CAC 40 à la mi-journée : la défense et les semi-conducteurs résistent, mais l'indice est à la baisse
À la mi-journée, le CAC 40 cède 0,38 % à 8 176,68 points, lesté par une nette domination des baisses. Sur 40 valeurs, seules sept progressent contre 32 en repli, signe d'une séance défensive où quelques poids lourds industriels font figure d'îlots de résistance.
L'ambiance parisienne reflète celle d'une Europe prudente, le DAX cédant 0,19 % et le FTSE 100 lâchant 0,82 %, tandis que le STOXX 600 recule de 0,54 %.
Une séance sous pression, portée par quelques locomotives industrielles
Le marché parisien évolue dans un climat tendu, dans le sillage d'une Asie en repli — Hang Seng en baisse de 1,27 % à la clôture, Nikkei 225 en recul de 0,47 % — et d'une Europe globalement orientée à la baisse. Le contexte géopolitique reste dense, avec les développements autour de la situation au Moyen-Orient qui continuent d'alimenter la nervosité des opérateurs sur le compartiment énergétique et les valeurs cycliques.
Dans ce paysage chargé, la cote parisienne affiche une dispersion marquée : la quasi-totalité des secteurs subit des prises de bénéfices, à l'exception notable de la défense, de l'aéronautique et des semi-conducteurs, qui concentrent l'essentiel des hausses du jour.
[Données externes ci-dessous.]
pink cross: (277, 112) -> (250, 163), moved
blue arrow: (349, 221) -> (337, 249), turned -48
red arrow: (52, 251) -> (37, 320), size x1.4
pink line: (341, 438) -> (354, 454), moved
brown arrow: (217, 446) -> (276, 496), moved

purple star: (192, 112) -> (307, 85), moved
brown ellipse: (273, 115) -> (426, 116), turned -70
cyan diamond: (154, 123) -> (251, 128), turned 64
STMicroelectronics, Thales et Airbus tiennent le haut du pavé
STMicroelectronics domine le palmarès avec un bond de 3,09 % à 59,74 euros. Le titre du fabricant franco-italien de semi-conducteurs bénéficie de relèvements d'objectifs de cours simultanés : Jefferies porte sa cible de 52 à 74 euros tout en confirmant son avis à l'achat, tandis que Morgan Stanley aligne également sa nouvelle cible à 74 euros, contre 46 euros précédemment, en maintenant sa recommandation à « surpondérer ». En toile de fond, le groupe a annoncé la nomination d'Armando Varricchio à la présidence de son conseil de surveillance, avec Nicolas Dufourcq comme vice-président.
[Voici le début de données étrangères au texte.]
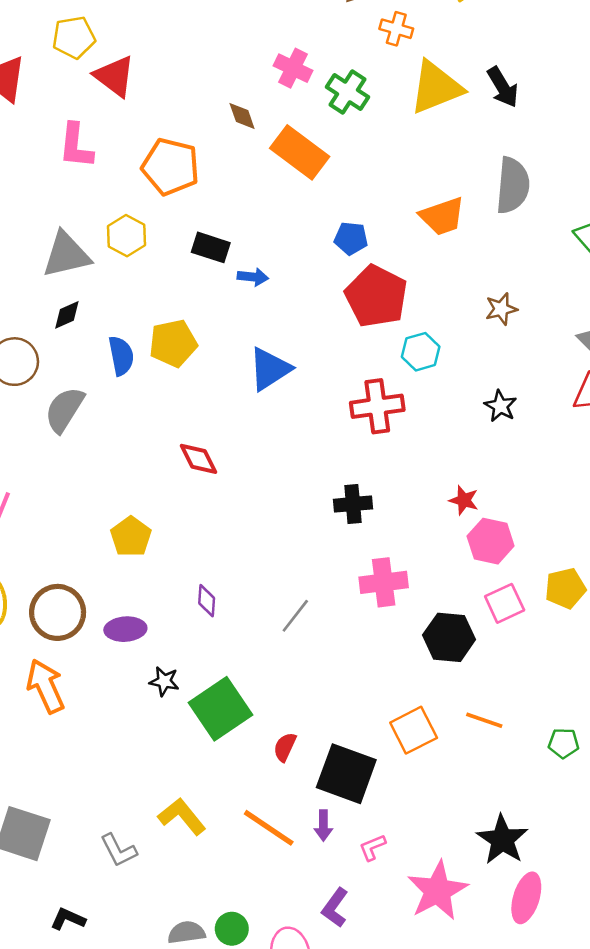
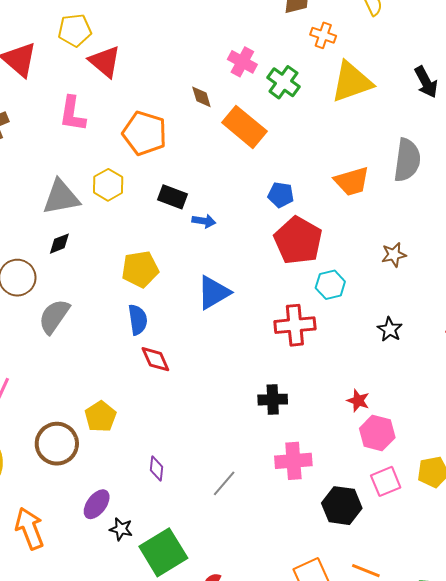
black arrow: (503, 87) -> (426, 82), moved
blue semicircle: (121, 356) -> (138, 320), moved
brown circle: (58, 612) -> (57, 444), moved
purple ellipse: (125, 629) -> (97, 504), moved, turned -52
La défense et l'aéronautique complètent le podium des hausses. Thales progresse de 2,36 % à 238,70 euros, suivi par Airbus, en hausse de 1,17 % à 175,74 euros. L'avionneur a officialisé ce jeudi un partenariat avec Mistral AI pour déployer des modèles d'intelligence artificielle européens dans l'ensemble de ses opérations, de la conception des aéronefs aux applications embarquées, y compris militaires. Sa filiale Airbus Helicopters a par ailleurs annoncé la fourniture de 11 H145 à la police tchèque. Safran s'inscrit également en hausse de 0,84 % à 301,50 euros. L'Oréal complète le quintet de tête (+0,71 %), Berenberg ayant relevé son objectif de cours de 374 à 435 euros, en passant à l'achat.
Dassault Systèmes décroche, le luxe et les bancaires sous pression
Au revers du marché, Dassault Systèmes accuse la plus forte baisse de l'indice avec un recul de 4,25 % à 18,93 euros. La Société Générale cède 1,98 % à 69,39 euros, alors que le groupe vient de lancer son plan d'actionnariat salarié 2026 à 54,75 euros l'action. Eiffage abandonne 1,79 % à 123,70 euros, dans le sillage des valeurs de la construction et des concessions.
Le luxe figure également parmi les principaux freins de l'indice : LVMH recule de 1,76 % à 475,45 euros, tandis qu'Eurofins Scientific perd 1,70 % à 61,40 euros. La séance illustre ainsi une rotation marquée vers les thématiques de défense, d'aéronautique et de semi-conducteurs, au détriment des secteurs plus cycliques et des financières, dans une matinée où l'appétit pour le risque demeure mesuré sur l'ensemble des places européennes.